In fact, just in the Mexican Mihoacán state, the source of half of global avocados, “3,800 Olympic swimming pools worth of water” are used every day on avocado farms. This large extraction of water contributes to increased earthquakes stemming from soil degradation.

Long-Term Production Costs

Thus, although it is true that the booming avocado industry in Mexico has opened the door to employment and prosperity among aspiring and practicing farmers, the environmental cost of avocado production is not to be dismissed. Rising avocado prices do have downsides

Furthermore, even though the majority of avocados eaten in the U.S. are imported, California is home to over 3,000 avocado producers, although the climate crisis is starting to leave its mark in many California farms. The state’s soils are feeling the avocado drought as well. 

Some Plausible Solutions to the Avocado Crisis

How can we resolve this avocado crisis? Well, firstly, farmers could minimize the number of soil treatments they use by producing avocado crops in a more precise manner. Farmers could also begin to implement “solar-powered pumps to irrigate fields, rather than powering them with diesel generators.” Renewable energy is always a step in the right direction.

Another trick consumers can implement is to keep their freshly bought avocados out of the waste bin.

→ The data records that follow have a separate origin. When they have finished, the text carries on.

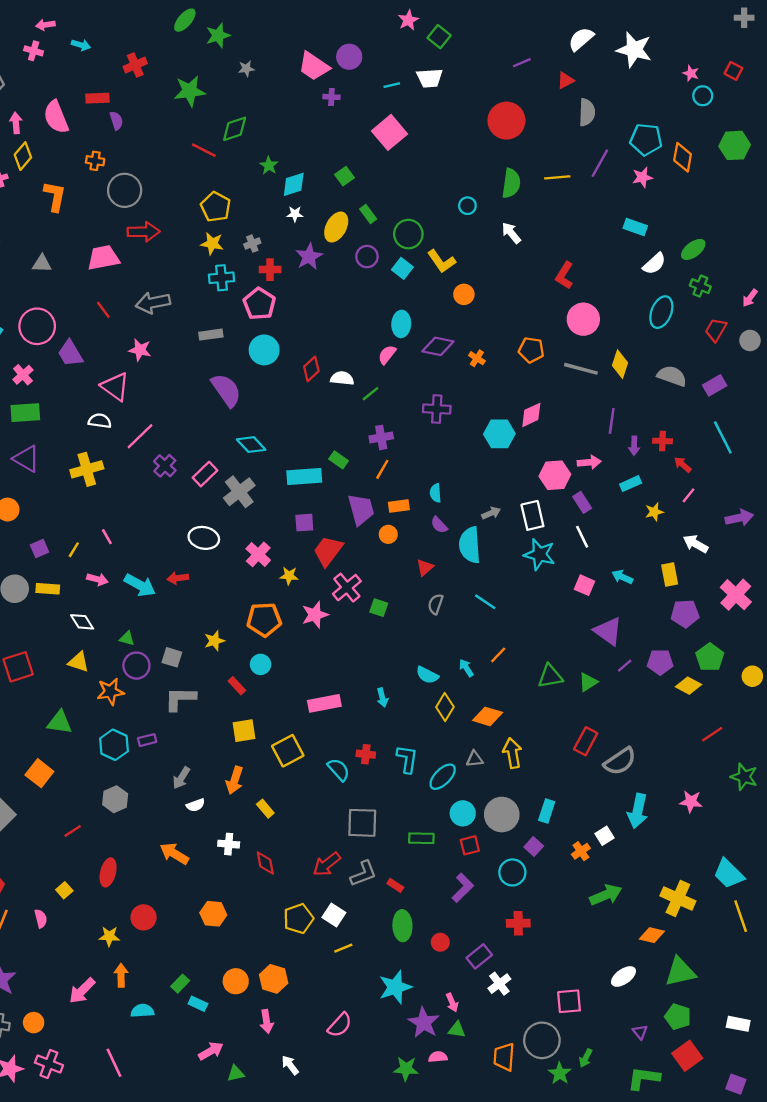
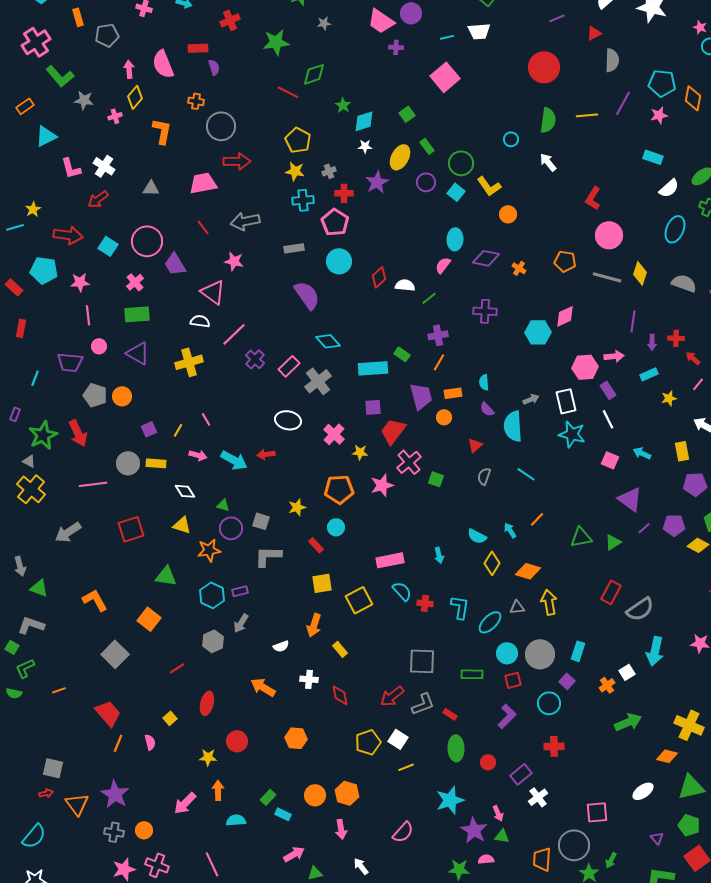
cyan semicircle: (339, 770) -> (402, 591), moved
gray arrow: (181, 778) -> (241, 623), moved

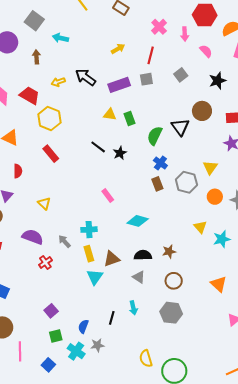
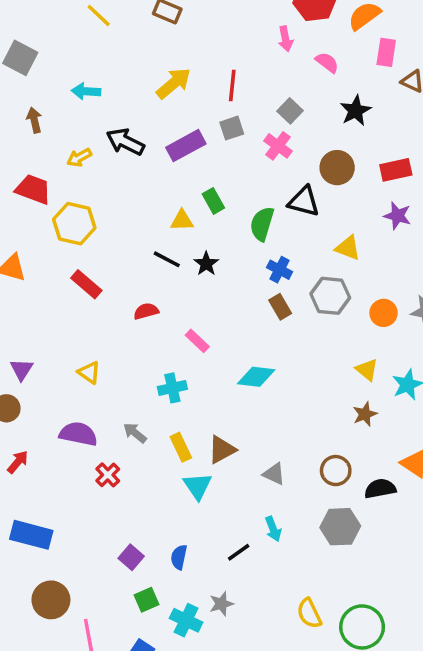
pink cross: (159, 27) -> (278, 146), moved
cyan arrow: (60, 38) -> (86, 91), moved
yellow arrow: (118, 49) -> (174, 83), size x1.5
yellow triangle: (110, 114) -> (182, 220), moved
black triangle: (180, 127) -> (304, 201), turned -30
yellow triangle: (210, 167) -> (348, 248), moved, turned -35
red semicircle: (18, 171) -> (146, 311), moved, turned -96
cyan cross: (89, 230) -> (172, 388), moved
brown star: (169, 252) -> (365, 414), moved
black semicircle: (143, 255) -> (380, 489), moved
black line: (112, 318) -> (239, 552), turned 48
blue semicircle: (83, 326) -> (179, 557), moved

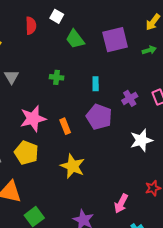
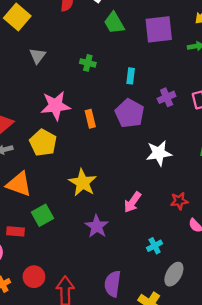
white star: (141, 140) -> (159, 153), moved
yellow star: (73, 166) -> (83, 183), moved
pink arrow: (121, 204) -> (133, 202), moved

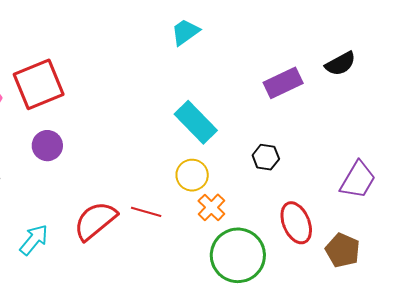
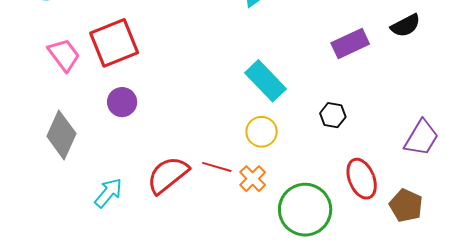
orange cross: (211, 207) -> (253, 179), moved

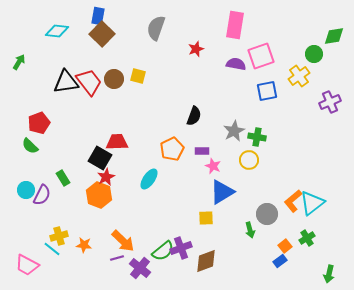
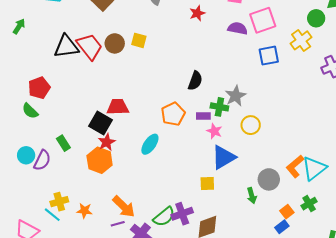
green cross: (257, 137) -> (219, 107), moved

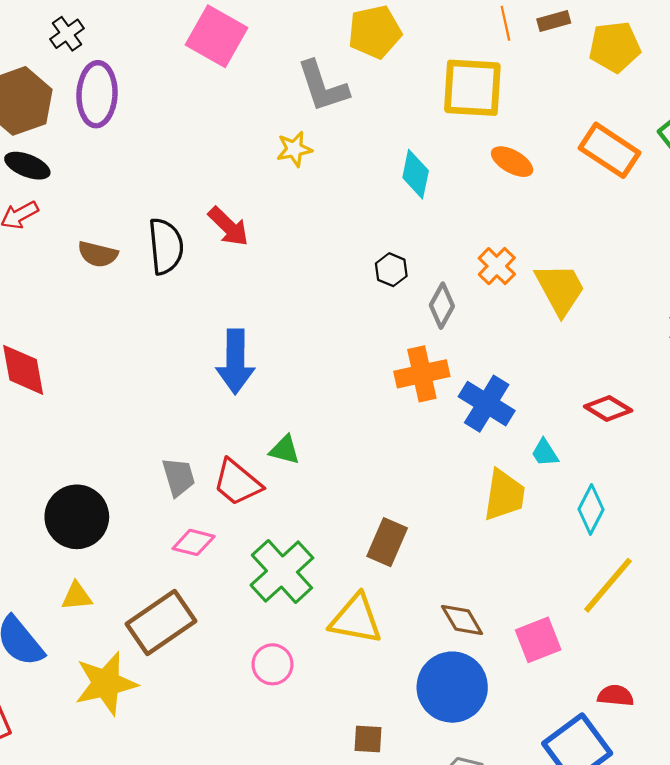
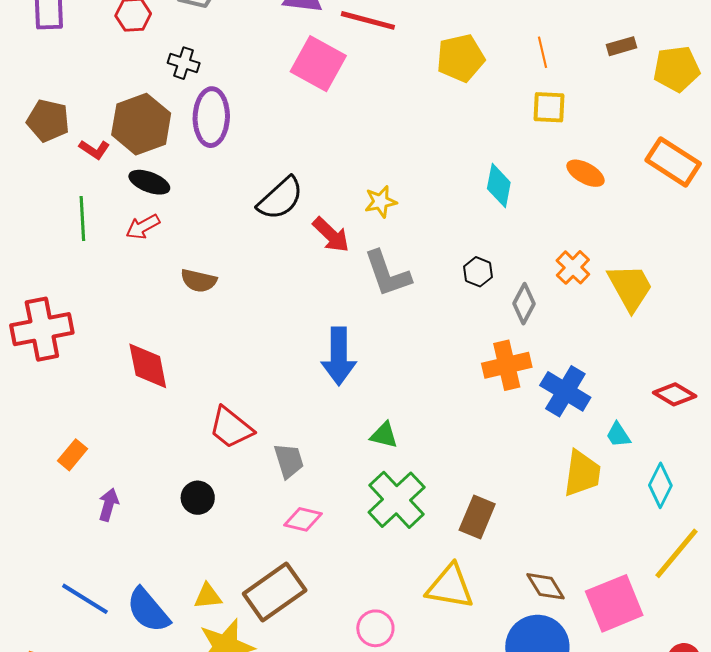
orange line: (505, 23) -> (543, 52), moved
black cross: (67, 34) -> (184, 63), turned -36
gray L-shape: (323, 86) -> (387, 274), moved
yellow square: (472, 88) -> (549, 107), size x0.6
yellow star: (294, 149) -> (381, 202), moved
black semicircle: (166, 246) -> (280, 198), moved, turned 54
brown semicircle: (98, 254) -> (199, 281), moved
red trapezoid: (237, 483) -> (231, 428), moved
black circle: (77, 517) -> (198, 498), size x0.6
green cross: (282, 572) -> (397, 500), moved
yellow triangle: (77, 596) -> (208, 596), moved
pink square: (538, 640) -> (614, 603), size x1.4

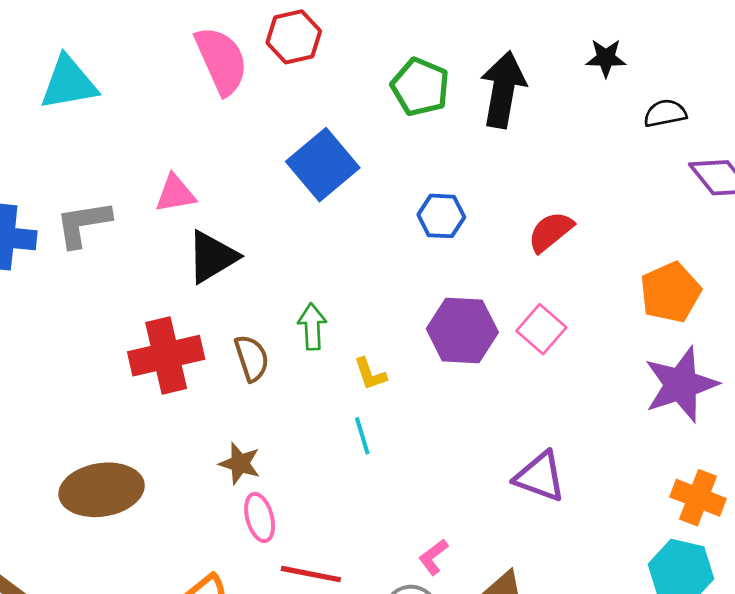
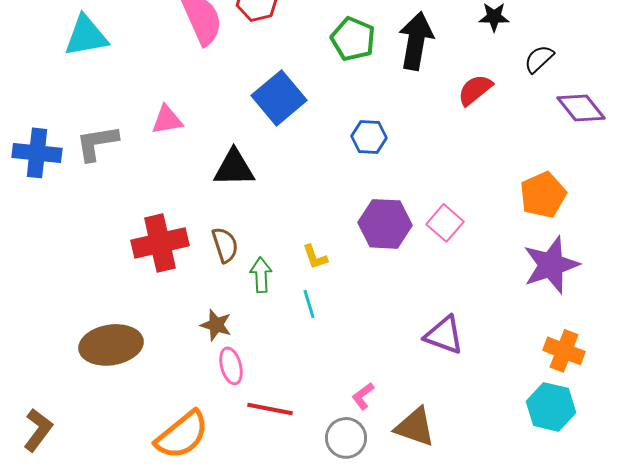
black semicircle: (665, 113) -> (539, 59), turned -32
red semicircle: (551, 232) -> (475, 90), moved
black triangle: (212, 257) -> (234, 168), moved, turned 30
green arrow: (312, 327) -> (261, 275), moved

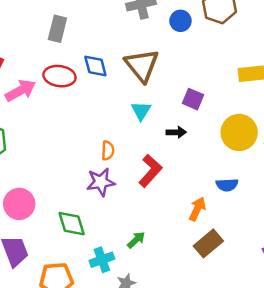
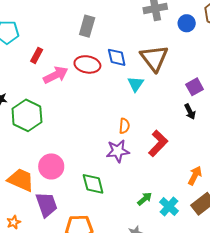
purple square: (193, 99) -> (195, 87), turned 36
cyan triangle: (141, 111) -> (136, 84), moved
black arrow: (176, 132) -> (190, 112), moved, turned 63
cyan cross: (102, 260) -> (169, 206), moved, turned -30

That means learning how to store avocados properly, which could make them last up to three months.

Some cafés are even going as far as to ban the notorious green superfood, instead choosing to opt for local alternatives. Lastly, one other popular call to action is to dress the avocados with an international certification indicating that they were sustainably produced.

Advocates also want Mexico to tighten its deforestation laws as this “green gold” reeled in $2.4 billion dollars for the country in 2018. A simple solution you can do right now is moderate your intake of avocados and shop organic!